About the Colloquium

The Donoho Colloquium was established in May 2010 with a generous gift from David and Miriam Donoho, Dartmouth Class of 2006 Parents. The Fund is intended to honor their son, Daniel Donoho, Dartmouth Class of 2006 and to support a colloquium series sponsored by the Neukom Institute.

The fund seeks to contribute to the Neukom Institute's primary goal of enabling Dartmouth students and faculty to integrate computational technology into their curriculum, scholarship, and, most critically, into their thinking.

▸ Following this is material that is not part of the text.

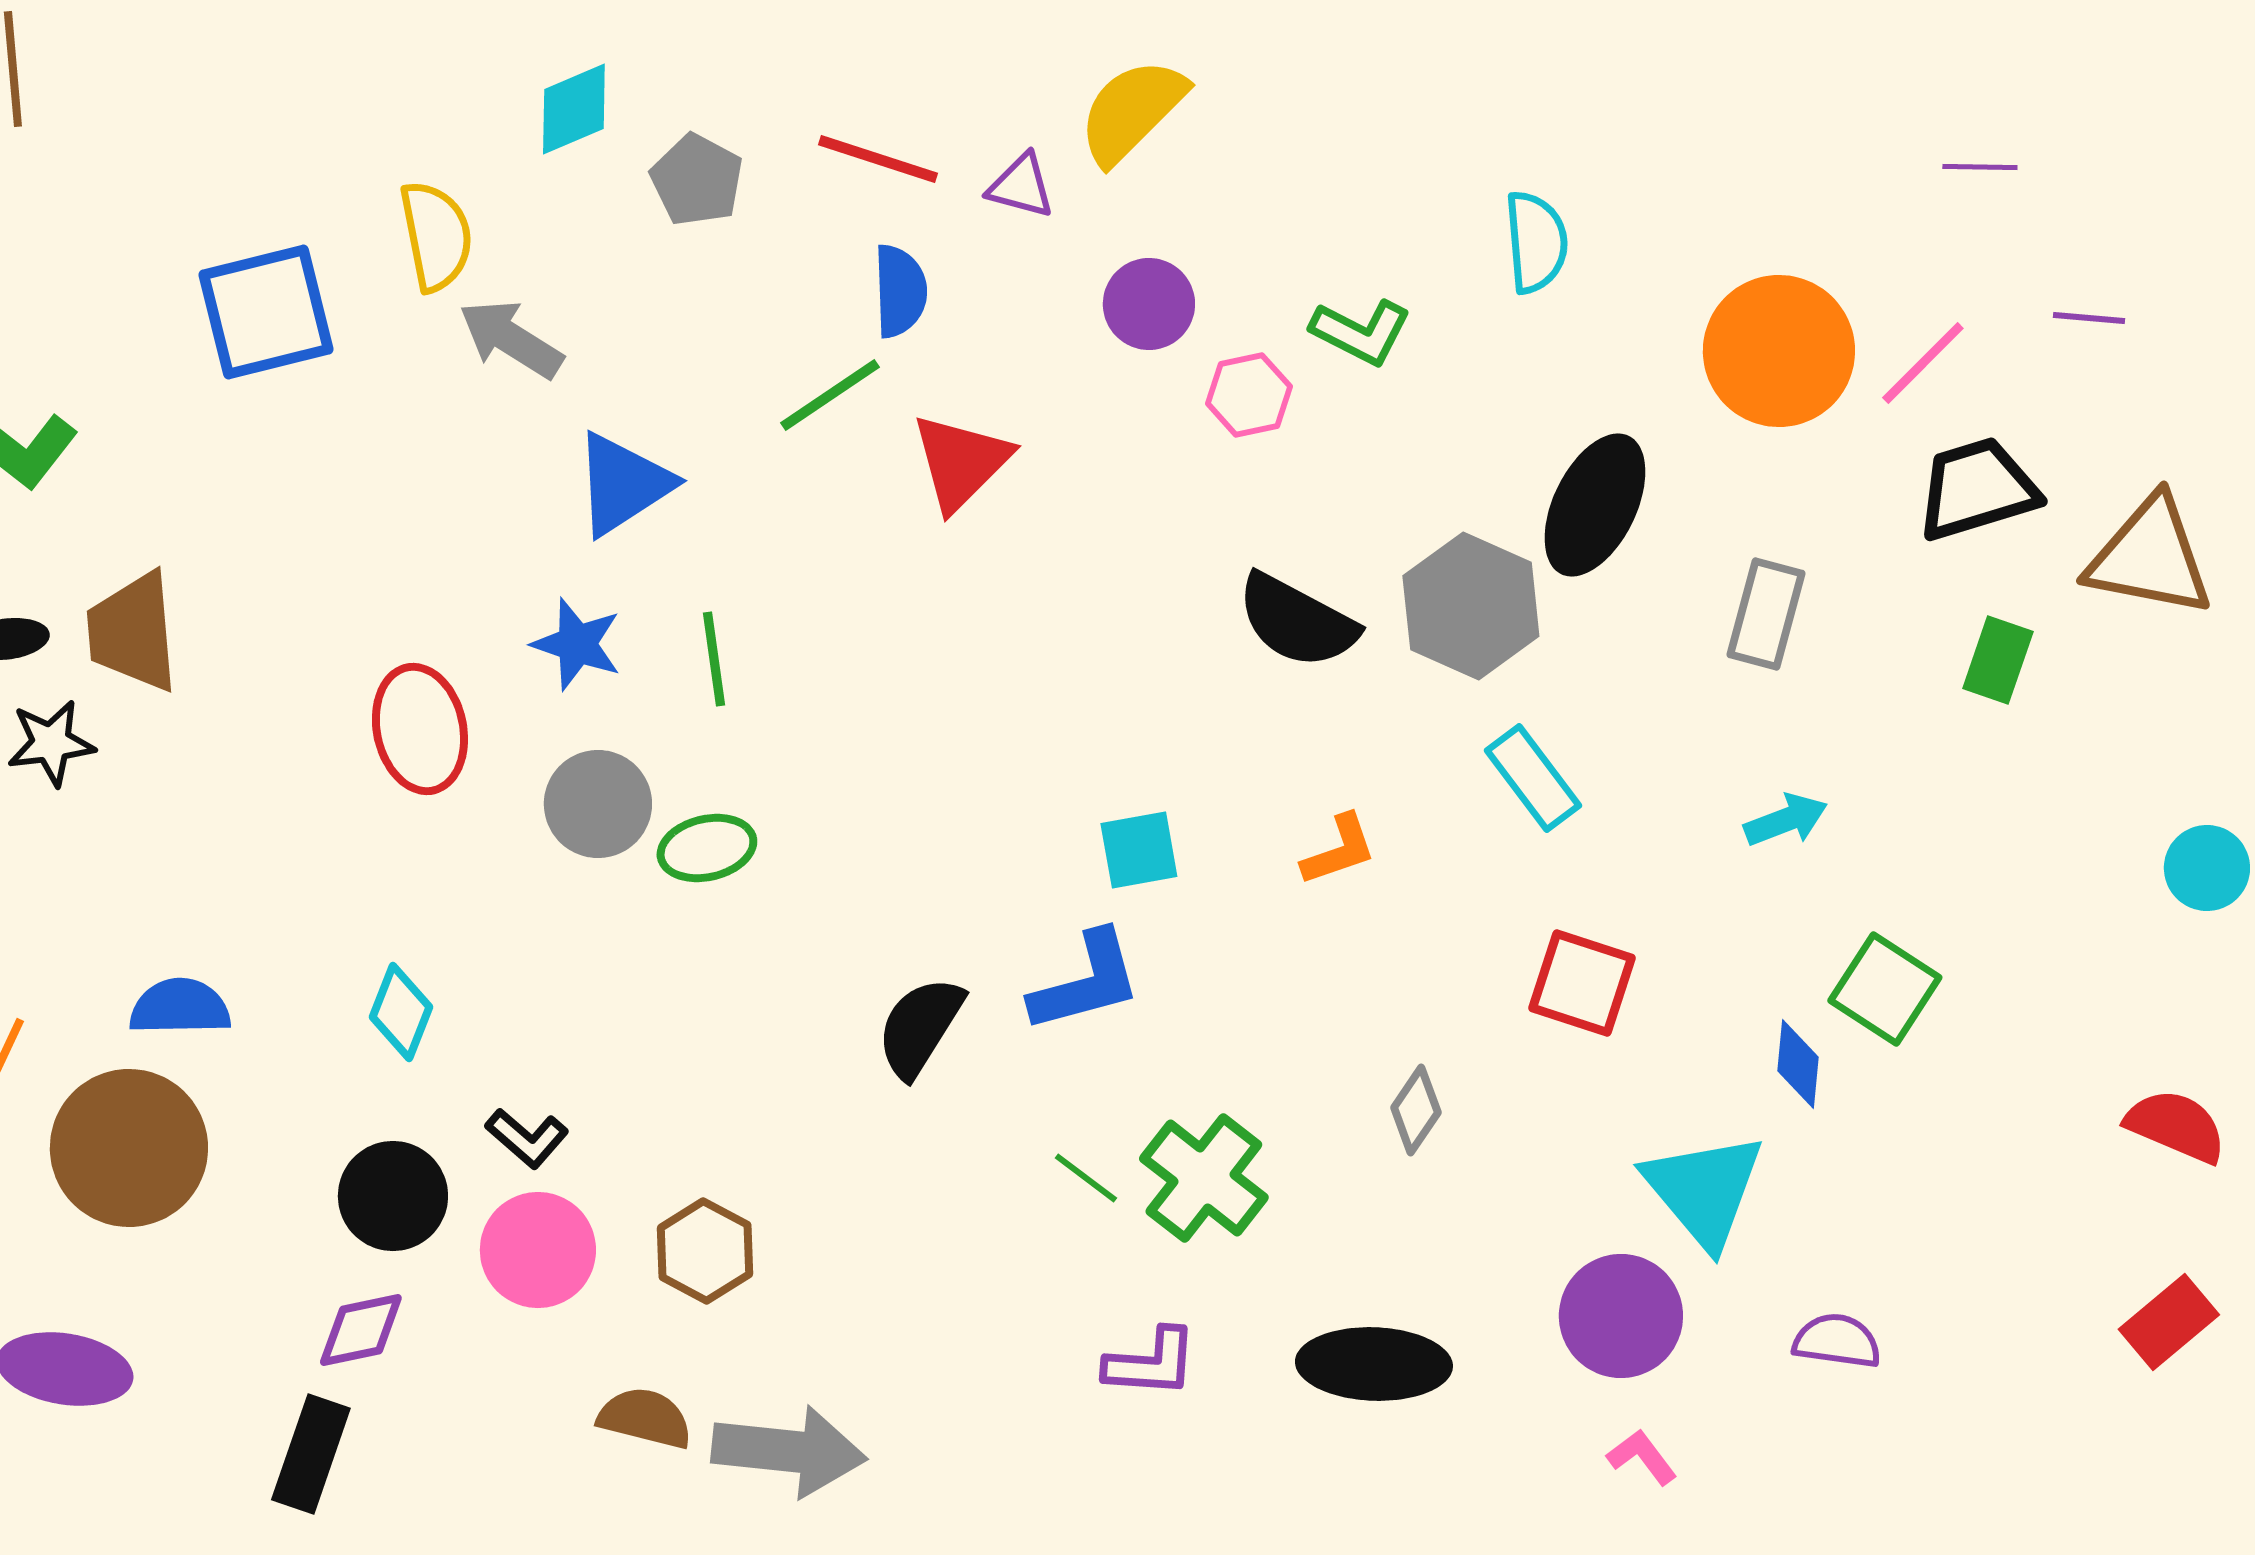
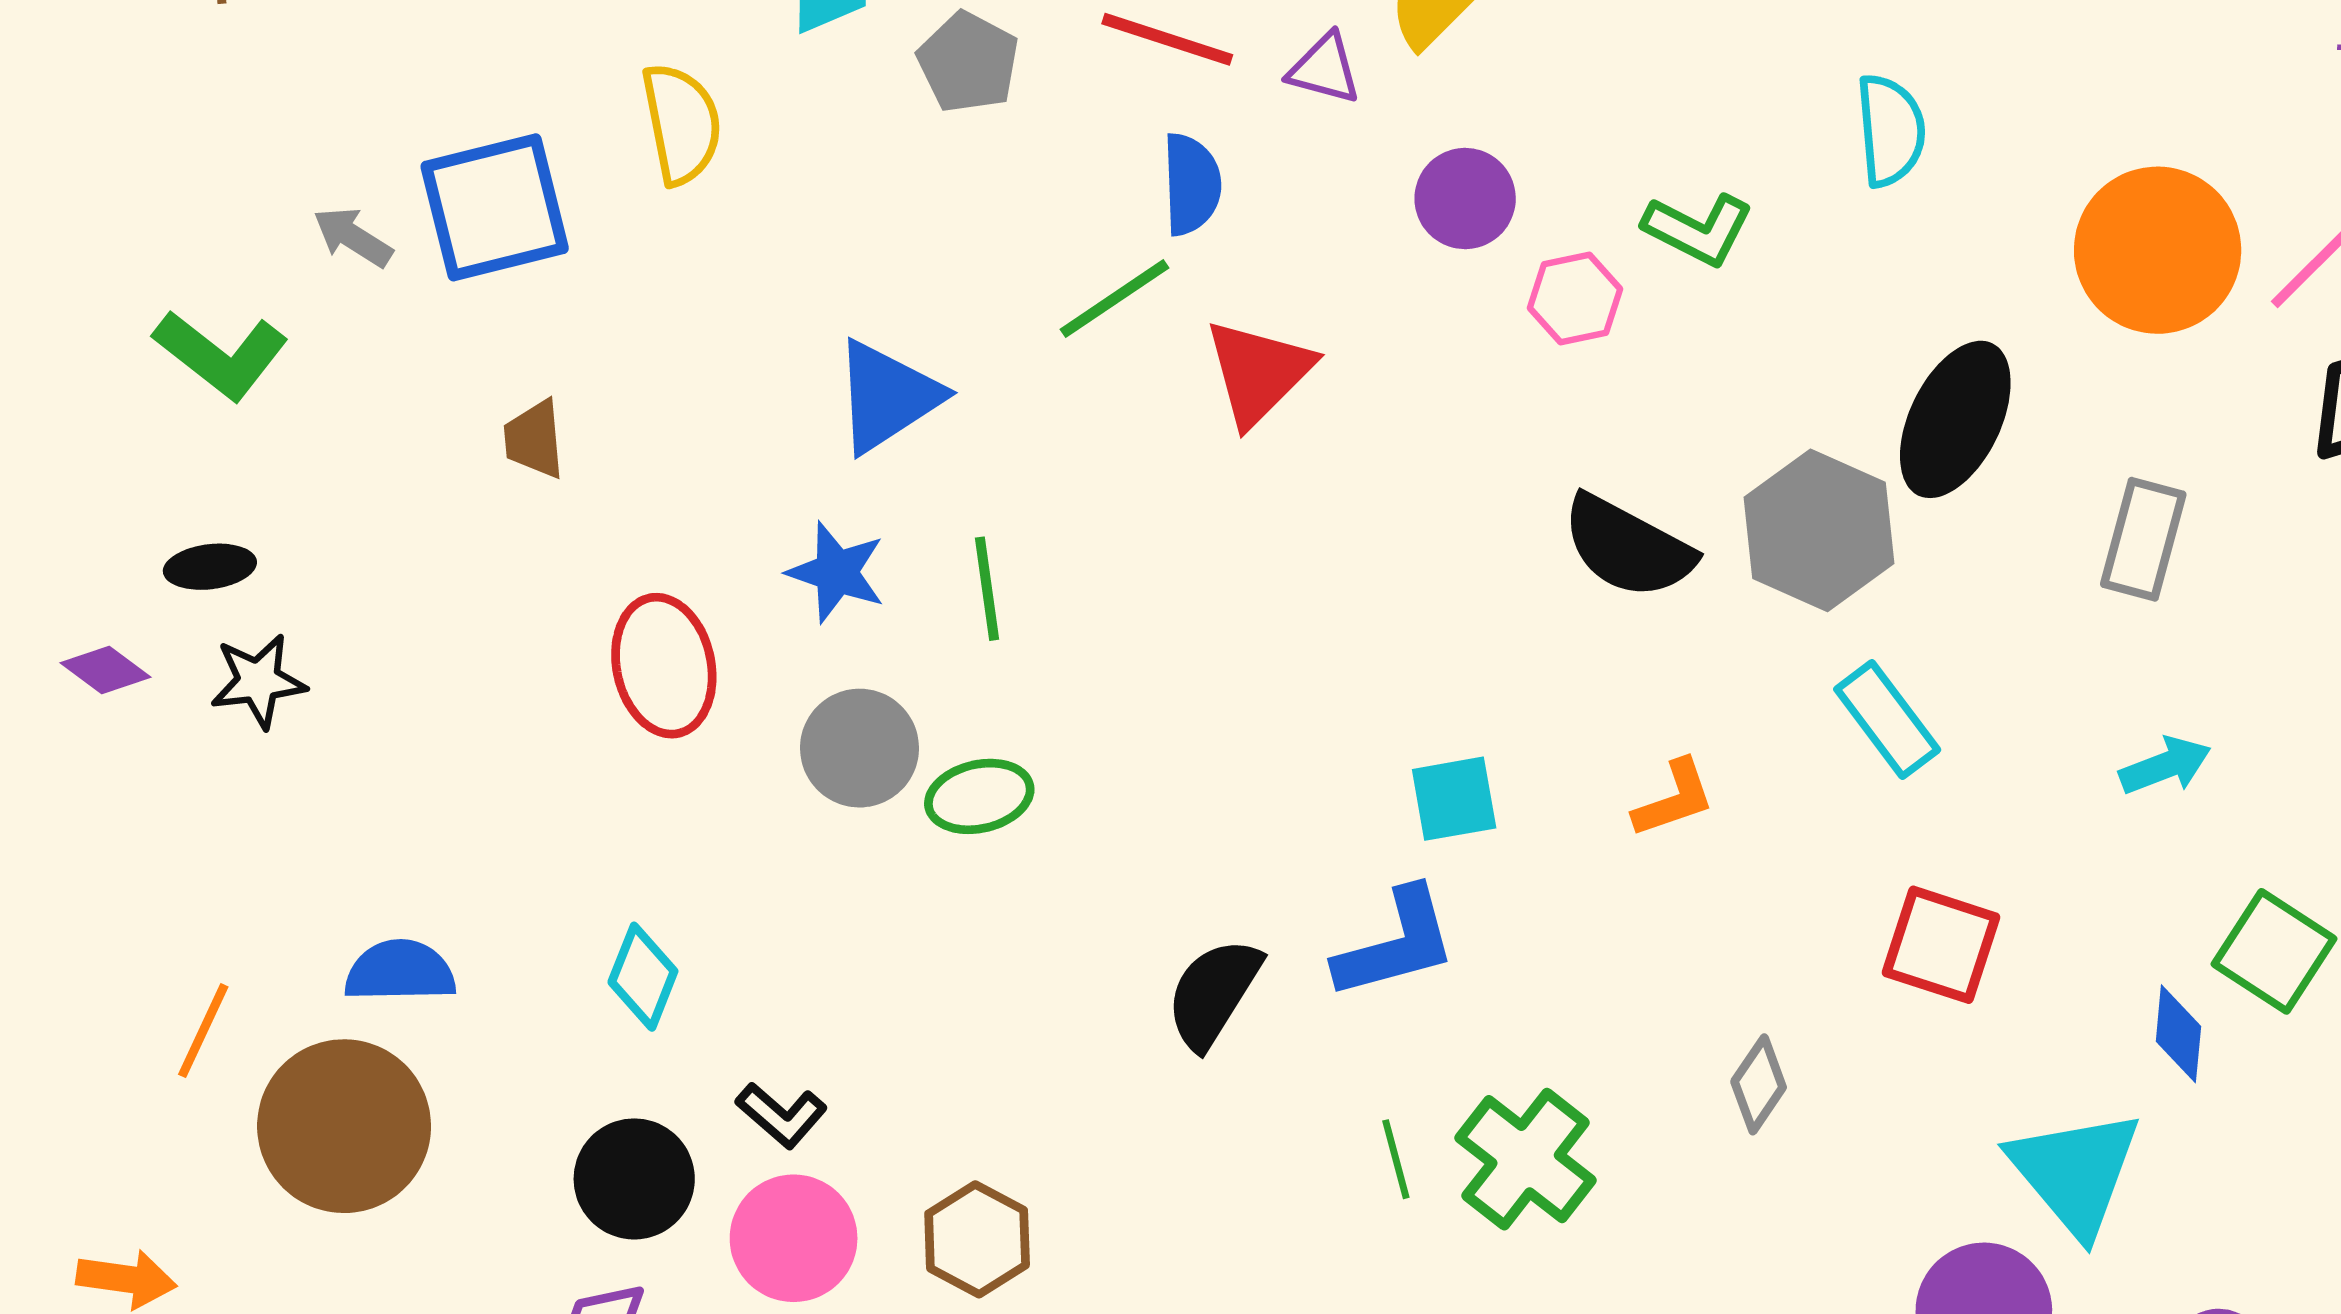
gray arrow: (511, 339) -> (353, 237), moved, size x0.7
brown trapezoid: (133, 632) -> (534, 439), moved, size x0.6
green line: (1086, 1178) -> (1396, 1159), turned 38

Fall 2022 Donoho Colloquium

Discovering the Past Through Deep Ocean Exploration

SEARCH2O Senior Vice President - James P. Delgado, Ph.D., RPA

Wednesday, October 19th @5pm

In - Person at the Oopik Auditorium, Class of 1978 Life Sciences Center - Dartmouth College

Event recording available on the Dartmouth Youtube Channel.

Dr. James Delgado

Dr. James Delgado

James P. Delgado, Ph.D. is a maritime archaeologist, journalist, author, and documentary television host who has spent the forty-four years in work around the world on some of history's most important shipwrecks, including ancient wrecks, the lost fleet of Mongol Emperor Kublai Khan, Arctic ships of exploration, wrecks of the California Gold Rush, the lost ships of Pearl Harbor, the atomic test fleet at Bikini Atoll, RMS Titanic, Civil War, World War I and World War II wrecks, and most recently, the ongoing excavation of  Clotilda, the last ship known to have brought captives to America to enslave them.  Author and editor of over thirty books, and over a hundred scholarly and popular articles and reports, he is the Senior Vice President of SEARCH, Inc., the flagship cultural resources company in the United States, and heads the company's exploration sector.  He previously served as Director of Maritime Heritage in the Office of National Marine Sanctuaries for the National Oceanic and Atmospheric Administration, as founding director of the maritime heritage program of the National Park Service, as President and CEO of the Institute of Nautical Archaeology, as Executive Director of the Vancouver Maritime Museum, and as  founding Historian for the Golden Gate National Recreation Area.  He served as Host for the six seasons of National Geographic's "The Sea Hunters," with best-selling author Clive Cussler, and is currently series advisor and is a frequent guest on National Geographic's series "Drain the Oceans."  He is a Fellow of the Royal Geographical Society, the Royal Canadian Geographic Society, and the Explorers Club.

Abstract

There are some two million shipwrecks in the oceans, lakes and rivers of the world, and a number of them lie at great depth in the largely unexplored, uncharted global ocean.  Increasingly, technology and systematic survey is discovering these wrecks.  Drawing on five decades of experience in archaeology and the science of shipwrecks, the mechanics and the technology of this exploration and what it has revealed, we see an analog for exploration beyond the Earth, but we also see in what we find not only unknown deep sea landscapes, "aliens of the deep," and technological application in extreme environments.  We see a range of human history that reflects not only the ships, but the people and the stories associated with them.  Those human connections help make this science relevant.  The ships and their stories also offer insights into the past, human nature, and add to our understanding of history but also human nature.